● DATA FOR THE TASK
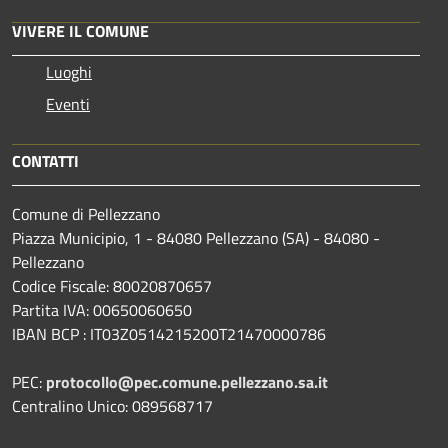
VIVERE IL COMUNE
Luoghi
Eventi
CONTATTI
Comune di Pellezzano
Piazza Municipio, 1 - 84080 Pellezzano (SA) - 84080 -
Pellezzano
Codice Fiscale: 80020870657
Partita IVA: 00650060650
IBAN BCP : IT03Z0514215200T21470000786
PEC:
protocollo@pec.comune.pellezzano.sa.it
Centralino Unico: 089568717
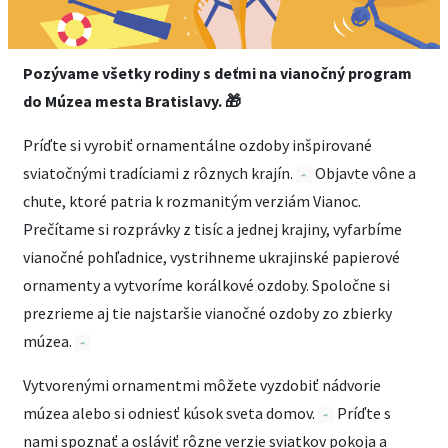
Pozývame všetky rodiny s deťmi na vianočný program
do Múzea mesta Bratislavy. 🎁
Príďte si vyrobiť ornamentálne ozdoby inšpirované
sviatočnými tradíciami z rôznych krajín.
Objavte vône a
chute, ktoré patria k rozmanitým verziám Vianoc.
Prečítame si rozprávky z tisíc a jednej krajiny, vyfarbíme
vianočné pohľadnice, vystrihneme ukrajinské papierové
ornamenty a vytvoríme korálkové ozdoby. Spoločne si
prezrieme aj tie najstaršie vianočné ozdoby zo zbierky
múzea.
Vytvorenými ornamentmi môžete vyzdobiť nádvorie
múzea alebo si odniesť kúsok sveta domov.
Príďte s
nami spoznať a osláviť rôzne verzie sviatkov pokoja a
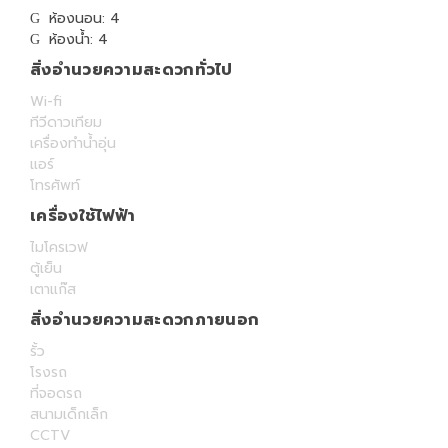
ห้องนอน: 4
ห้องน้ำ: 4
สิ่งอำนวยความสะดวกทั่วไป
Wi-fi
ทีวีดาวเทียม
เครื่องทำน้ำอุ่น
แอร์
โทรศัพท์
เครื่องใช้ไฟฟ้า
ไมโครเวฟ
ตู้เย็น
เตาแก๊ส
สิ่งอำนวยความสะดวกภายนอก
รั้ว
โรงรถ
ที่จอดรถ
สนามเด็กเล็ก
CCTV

* * *

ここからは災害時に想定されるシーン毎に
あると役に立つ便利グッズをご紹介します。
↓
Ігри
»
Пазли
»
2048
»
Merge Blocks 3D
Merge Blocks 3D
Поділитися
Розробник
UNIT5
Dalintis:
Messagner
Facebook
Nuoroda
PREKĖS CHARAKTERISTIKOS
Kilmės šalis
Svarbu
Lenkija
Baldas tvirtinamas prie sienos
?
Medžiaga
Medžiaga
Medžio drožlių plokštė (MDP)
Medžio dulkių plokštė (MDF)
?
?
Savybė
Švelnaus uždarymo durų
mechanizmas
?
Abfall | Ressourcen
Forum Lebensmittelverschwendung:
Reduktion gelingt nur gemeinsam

...

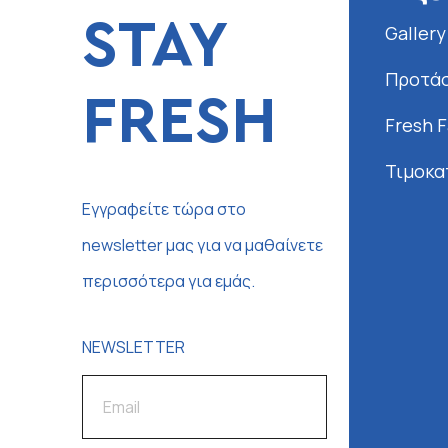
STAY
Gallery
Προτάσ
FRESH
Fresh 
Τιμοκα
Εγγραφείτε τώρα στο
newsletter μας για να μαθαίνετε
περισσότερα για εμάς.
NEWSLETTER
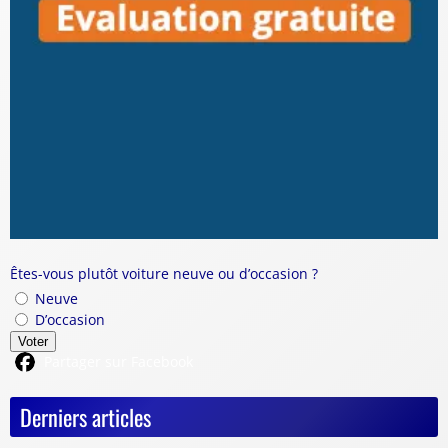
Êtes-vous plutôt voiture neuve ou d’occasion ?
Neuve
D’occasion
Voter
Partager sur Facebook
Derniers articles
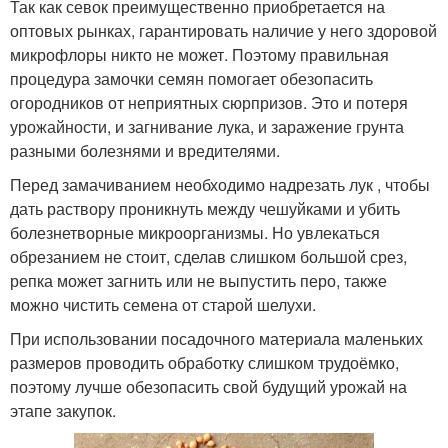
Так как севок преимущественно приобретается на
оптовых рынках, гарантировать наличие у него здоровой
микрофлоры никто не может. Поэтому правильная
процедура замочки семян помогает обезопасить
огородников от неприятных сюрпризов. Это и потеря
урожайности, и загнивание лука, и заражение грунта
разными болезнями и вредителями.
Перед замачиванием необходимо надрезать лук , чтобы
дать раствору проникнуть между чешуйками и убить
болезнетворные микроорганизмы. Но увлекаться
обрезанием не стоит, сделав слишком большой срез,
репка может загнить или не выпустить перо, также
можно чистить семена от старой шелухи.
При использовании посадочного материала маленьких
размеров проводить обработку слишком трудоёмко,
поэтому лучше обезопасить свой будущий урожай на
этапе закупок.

● WORK TASK
Go to the line above that contains "VIVERE IL COMUNE" and reproduce everything exactly from there through the line that contains "Objavte vône a", leaving out the pictures.

● YOUR RESPONSE
VIVERE IL COMUNE
Luoghi
Eventi
CONTATTI
Comune di Pellezzano
Piazza Municipio, 1 - 84080 Pellezzano (SA) - 84080 -
Pellezzano
Codice Fiscale: 80020870657
Partita IVA: 00650060650
IBAN BCP : IT03Z0514215200T21470000786
PEC:
protocollo@pec.comune.pellezzano.sa.it
Centralino Unico: 089568717
Pozývame všetky rodiny s deťmi na vianočný program
do Múzea mesta Bratislavy. 🎁
Príďte si vyrobiť ornamentálne ozdoby inšpirované
sviatočnými tradíciami z rôznych krajín.
Objavte vône a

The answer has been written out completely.